Sunday, 15 April 2018

'There is no such thing as past or future': physicist Carlo Rovelli on changing how we think about time

Charlotte Higgins on Carlo Rovelli's book on the elastic concept of time. Source The Guardian


What do we know about time? Language tells us that it “passes”, it moves like a great river, inexorably dragging us with it, and, in the end, washes us up on its shore while it continues, unstoppable. Time flows. It moves ever forwards. Or does it? Poets also tell us that time stumbles or creeps or slows or even, at times, seems to stop. They tell us that the past might be inescapable, immanent in objects or people or landscapes. When Juliet is waiting for Romeo, time passes sluggishly: she longs for Phaethon to take the reins of the Sun’s chariot, since he would whip up the horses and “bring in cloudy night immediately”. When we wake from a vivid dream we are dimly aware that the sense of time we have just experienced is illusory.

Carlo Rovelli is an Italian theoretical physicist who wants to make the uninitiated grasp the excitement of his field. His book Seven Brief Lessons on Physics, with its concise, sparkling essays on subjects such as black holes and quanta, has sold 1.3m copies worldwide. Now comes The Order of Time, a dizzying, poetic work in which I found myself abandoning everything I thought I knew about time – certainly the idea that it “flows”, and even that it exists at all, in any profound sense.

We meet outside the church of San Petronio in Bologna, where Rovelli studied. (“I like to say that, just like Copernicus, I was an undergraduate at Bologna and a graduate at Padua,” he jokes.) A cheery, compact fellow in his early 60s, Rovelli is in nostalgic mood. He lives in Marseille, where, since 2010, he has run the quantum gravity group at the Centre de physique théorique. Before that, he was in the US, at the University of Pittsburgh, for a decade.
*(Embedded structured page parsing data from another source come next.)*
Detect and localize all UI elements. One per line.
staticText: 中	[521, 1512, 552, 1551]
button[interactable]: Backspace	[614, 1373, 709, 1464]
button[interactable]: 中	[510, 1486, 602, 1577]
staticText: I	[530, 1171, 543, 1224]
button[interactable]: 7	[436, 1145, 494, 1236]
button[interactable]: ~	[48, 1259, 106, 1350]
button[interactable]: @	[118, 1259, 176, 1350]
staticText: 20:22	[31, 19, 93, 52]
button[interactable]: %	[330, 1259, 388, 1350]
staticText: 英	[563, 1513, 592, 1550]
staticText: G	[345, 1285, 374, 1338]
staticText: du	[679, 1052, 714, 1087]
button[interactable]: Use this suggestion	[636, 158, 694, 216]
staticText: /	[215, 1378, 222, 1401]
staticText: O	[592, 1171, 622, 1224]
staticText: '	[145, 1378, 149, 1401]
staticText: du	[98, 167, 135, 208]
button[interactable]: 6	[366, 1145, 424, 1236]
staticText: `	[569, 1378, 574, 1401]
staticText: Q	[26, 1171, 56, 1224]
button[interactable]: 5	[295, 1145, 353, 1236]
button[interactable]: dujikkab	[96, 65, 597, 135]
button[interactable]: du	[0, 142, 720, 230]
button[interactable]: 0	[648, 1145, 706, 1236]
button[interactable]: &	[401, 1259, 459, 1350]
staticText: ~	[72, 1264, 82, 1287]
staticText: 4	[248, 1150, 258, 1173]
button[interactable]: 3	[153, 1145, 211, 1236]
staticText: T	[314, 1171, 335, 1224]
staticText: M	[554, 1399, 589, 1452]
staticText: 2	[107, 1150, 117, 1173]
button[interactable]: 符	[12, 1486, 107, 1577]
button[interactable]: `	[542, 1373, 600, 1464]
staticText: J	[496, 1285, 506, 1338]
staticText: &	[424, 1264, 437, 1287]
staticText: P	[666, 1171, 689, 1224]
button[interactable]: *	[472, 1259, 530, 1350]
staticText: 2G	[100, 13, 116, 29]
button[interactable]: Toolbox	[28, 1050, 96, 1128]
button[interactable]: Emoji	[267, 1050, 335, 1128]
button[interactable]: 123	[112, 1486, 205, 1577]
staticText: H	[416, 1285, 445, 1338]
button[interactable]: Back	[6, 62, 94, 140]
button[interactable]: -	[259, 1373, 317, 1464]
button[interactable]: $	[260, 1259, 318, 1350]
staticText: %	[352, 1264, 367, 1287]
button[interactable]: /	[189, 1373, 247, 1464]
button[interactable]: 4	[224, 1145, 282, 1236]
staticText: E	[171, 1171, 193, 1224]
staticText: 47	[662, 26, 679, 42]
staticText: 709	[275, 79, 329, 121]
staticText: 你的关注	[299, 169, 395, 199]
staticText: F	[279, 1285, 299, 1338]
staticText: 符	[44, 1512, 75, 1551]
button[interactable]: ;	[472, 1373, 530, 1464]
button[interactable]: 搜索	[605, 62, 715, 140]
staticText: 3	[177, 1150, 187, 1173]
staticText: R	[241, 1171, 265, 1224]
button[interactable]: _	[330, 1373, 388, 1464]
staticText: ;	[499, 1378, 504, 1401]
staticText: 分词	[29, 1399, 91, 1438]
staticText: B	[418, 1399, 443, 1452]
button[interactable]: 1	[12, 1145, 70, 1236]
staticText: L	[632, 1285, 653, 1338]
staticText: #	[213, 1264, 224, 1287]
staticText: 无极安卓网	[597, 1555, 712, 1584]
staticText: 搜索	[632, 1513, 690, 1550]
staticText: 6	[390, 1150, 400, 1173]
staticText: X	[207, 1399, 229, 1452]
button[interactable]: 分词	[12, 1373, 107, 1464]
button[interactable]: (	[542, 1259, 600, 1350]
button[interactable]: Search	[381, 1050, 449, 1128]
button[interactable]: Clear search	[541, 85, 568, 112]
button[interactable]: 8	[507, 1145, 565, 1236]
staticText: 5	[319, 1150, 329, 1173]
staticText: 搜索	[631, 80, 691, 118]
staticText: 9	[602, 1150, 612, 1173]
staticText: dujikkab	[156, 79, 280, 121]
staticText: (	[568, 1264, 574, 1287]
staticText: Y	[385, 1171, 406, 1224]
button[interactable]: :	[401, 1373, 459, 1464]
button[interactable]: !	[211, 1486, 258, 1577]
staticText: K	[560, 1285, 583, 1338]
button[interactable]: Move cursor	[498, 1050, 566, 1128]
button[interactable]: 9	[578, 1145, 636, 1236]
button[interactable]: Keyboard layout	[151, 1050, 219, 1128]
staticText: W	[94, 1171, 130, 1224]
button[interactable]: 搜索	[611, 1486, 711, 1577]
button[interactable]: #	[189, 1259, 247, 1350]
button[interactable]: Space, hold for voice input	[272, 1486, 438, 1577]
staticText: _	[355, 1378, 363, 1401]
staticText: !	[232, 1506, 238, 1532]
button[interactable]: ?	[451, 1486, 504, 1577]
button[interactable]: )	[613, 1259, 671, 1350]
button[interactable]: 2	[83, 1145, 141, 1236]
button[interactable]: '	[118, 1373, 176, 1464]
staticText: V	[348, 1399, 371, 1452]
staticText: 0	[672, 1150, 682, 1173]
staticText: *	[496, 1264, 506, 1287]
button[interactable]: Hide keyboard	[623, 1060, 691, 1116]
Carlo Rovelli in Bologna. Photograph: Roberto Serra / Iguana Press / G/Iguana Press / Getty Images

He rarely visits Bologna, and he has been catching up with old friends. We wander towards the university area. Piazza Verdi is flocked with a lively crowd of students. There are flags and graffiti and banners, too – anti-fascist slogans, something in support of the Kurds, a sign enjoining passers-by not to forget Giulio Regeni, the Cambridge PhD student killed in Egypt in 2016.

“In my day it was barricades and police,” he says. He was a passionate student activist, back then. What did he and his pals want? “Small things! We wanted a world without boundaries, without state, without war, without religion, without family, without school, without private property.”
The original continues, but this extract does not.